[Activity]
An image-free, word-for-word version of the records below is to be returned.

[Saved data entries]
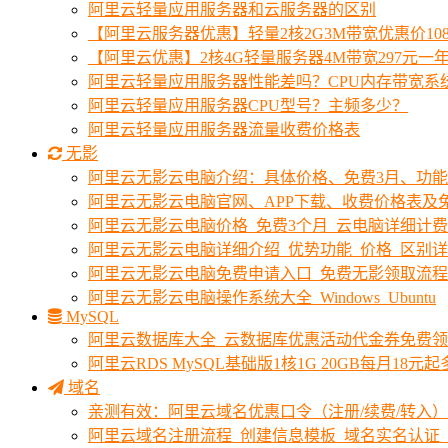
阿里云轻量应用服务器和云服务器的区别
【阿里云服务器优惠】轻量2核2G3M带宽优惠价10
【阿里云优惠】2核4G轻量服务器4M带宽297元一
阿里云轻量应用服务器性能差吗？CPU内存带宽系
阿里云轻量应用服务器CPU型号？主频多少？
阿里云轻量应用服务器流量收费价格表
无影
阿里云无影云电脑介绍：具体价格、免费3月、功
阿里云无影云电脑官网、APP下载、收费价格表及免
阿里云无影云电脑价格_免费3个月_云电脑详细计
阿里云无影云电脑详细介绍_优势功能_价格_区别
阿里云无影云电脑免费申请入口_免费无影领取流程
阿里云无影云电脑操作系统大全_Windows_Ubuntu
MySQL
阿里云数据库大全_云数据库优惠活动代金券免费
阿里云RDS MySQL基础版1核1G 20GB每月18元
域名
亲测有效：阿里云域名优惠口令（注册/续费/转入）2
阿里云域名注册流程_创建信息模板_域名实名认证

[Answer area]
阿里云轻量应用服务器和云服务器的区别
【阿里云服务器优惠】轻量2核2G3M带宽优惠价10
【阿里云优惠】2核4G轻量服务器4M带宽297元一
阿里云轻量应用服务器性能差吗？CPU内存带宽系
阿里云轻量应用服务器CPU型号？主频多少？
阿里云轻量应用服务器流量收费价格表
无影
阿里云无影云电脑介绍：具体价格、免费3月、功
阿里云无影云电脑官网、APP下载、收费价格表及免
阿里云无影云电脑价格_免费3个月_云电脑详细计
阿里云无影云电脑详细介绍_优势功能_价格_区别
阿里云无影云电脑免费申请入口_免费无影领取流程
阿里云无影云电脑操作系统大全_Windows_Ubuntu
MySQL
阿里云数据库大全_云数据库优惠活动代金券免费
阿里云RDS MySQL基础版1核1G 20GB每月18元
域名
亲测有效：阿里云域名优惠口令（注册/续费/转入）2
阿里云域名注册流程_创建信息模板_域名实名认证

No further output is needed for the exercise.